A “Morte Escarlate” havia muito devastava o país. Jamais se viu peste tão fatal ou tão hedionda. O sangue era sua revelação e sua marca a cor vermelha e o horror do sangue. Surgia com dores agudas e súbita tontura, seguidas de profuso sangramento pelos poros, e então a morte. As manchas rubras no corpo e principalmente no rosto da vítima eram o estigma da peste que a privava da ajuda e compaixão dos semelhantes. E entre o aparecimento, a evolução e o fim da doença não se passava mais de meia hora.

Mas o príncipe Próspero era feliz, destemido e astuto. Quando a população de seus domínios se reduziu à metade, mandou vir à sua presença um milhar de amigos sadios e divertidos dentre os cavalheiros e damas da corte e com eles retirou-se, em total reclusão, para um dos seus mosteiros encastelados. Era uma construção imensa e magnífica, criação do gosto excêntrico, mas grandioso do próprio príncipe. Circundava-a a muralha forte e muito alta, com portas de ferro. Depois de entrarem, os cortesãos trouxeram fornalhas e grandes martelos para soldar os ferrolhos. Resolveram não permitir qualquer meio de entrada ou saída aos súbitos impulsos de desespero do que estavam fora ou aos furores do que estavam dentro. O mosteiro dispunha de amplas provisões. Com essas precauções, os cortesãos podiam desafiar o contágio. O mundo externo que cuidasse de si mesmo. Nesse meio-tempo era tolice atormentar-se ou pensar nisso. O príncipe havia providenciado toda a espécie de divertimentos. Havia bufões, improvisadores, dançarinos, músicos, Beleza, vinho. Lá dentro, tudo isso mais segurança. Lá fora, a “Morte Escarlate”.

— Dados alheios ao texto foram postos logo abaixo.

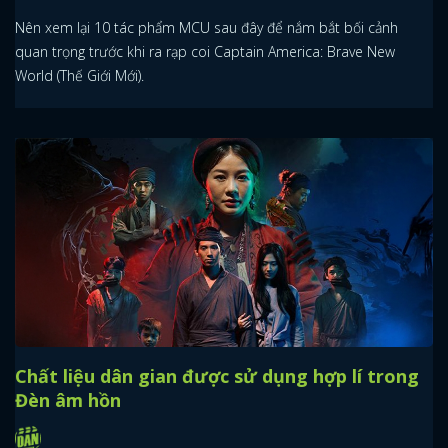
Nên xem lại 10 tác phẩm MCU sau đây để nắm bắt bối cảnh
quan trọng trước khi ra rạp coi Captain America: Brave New
World (Thế Giới Mới).
Chất liệu dân gian được sử dụng hợp lí trong
Đèn âm hồn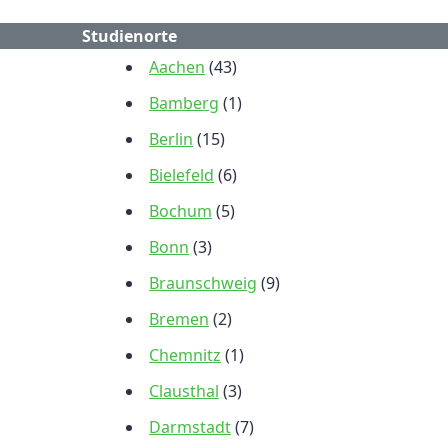
Studienorte
Aachen
(43)
Bamberg
(1)
Berlin
(15)
Bielefeld
(6)
Bochum
(5)
Bonn
(3)
Braunschweig
(9)
Bremen
(2)
Chemnitz
(1)
Clausthal
(3)
Darmstadt
(7)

Lá pelo final do quinto ou sexto mês de reclusão, enquanto a peste grassava mais furiosamente lá fora, o príncipe Próspero brindou os mil amigos com um magnífico baile de máscaras.

Era um espetáculo voluptuoso, aquela mascarada. Mas antes vou descrever onde ela aconteceu. Eram sete ? um suíte imperial. Em muitos palácios, porém, essas suítes formam uma perspectiva longa e reta, quando as portas se abrem até se encostarem nas paredes de ambos os lados, de tal modo que a vista de toda essa sucessão é quase desimpedida. Ali, a situação era muito diferente, como se devia esperar da paixão do duque pelo fantástico. Os salões estavam dispostos de maneira tão irregular que os olhos só podiam abarcar pouco mais de cada um por vez. Havia um desvio abrupto a cada vinte ou trinta metros e, a cada desvio, um efeito novo. À direita e à esquerda, no meio de cada parede, uma alta e estreita janela gótica dava para um corredor fechado que acompanhava as curvas da suíte. A cor dos vitrais dessas janelas variava de acordo com a tonalidade dominante na decoração do salão para o qual se abriam. O da extremidade leste, por exemplo, era azul ? e de um azul intenso eram suas janelas. No segundo salão os ornamentos e tapeçarias, assim como as vidraças, eram cor de púrpura. O Terceiro era inteiramente verde, e verdes também os caixilhos das janelas. O quarto estava mobiliado e iluminado com cor alaranjada ? o quinto era branco, e o sexto, roxo. O sétimo salão estava todo coberto por tapeçarias de veludo negro, que pendiam do teto e pelas paredes, caindo em pesadas dobras sobre um tapete do mesmo material e tonalidade. Apenas nesse salão, porém, a cor das janelas deixava de corresponder à das decorações. As vidraças, ali, eram escarlates ? Uma violenta cor de sangue.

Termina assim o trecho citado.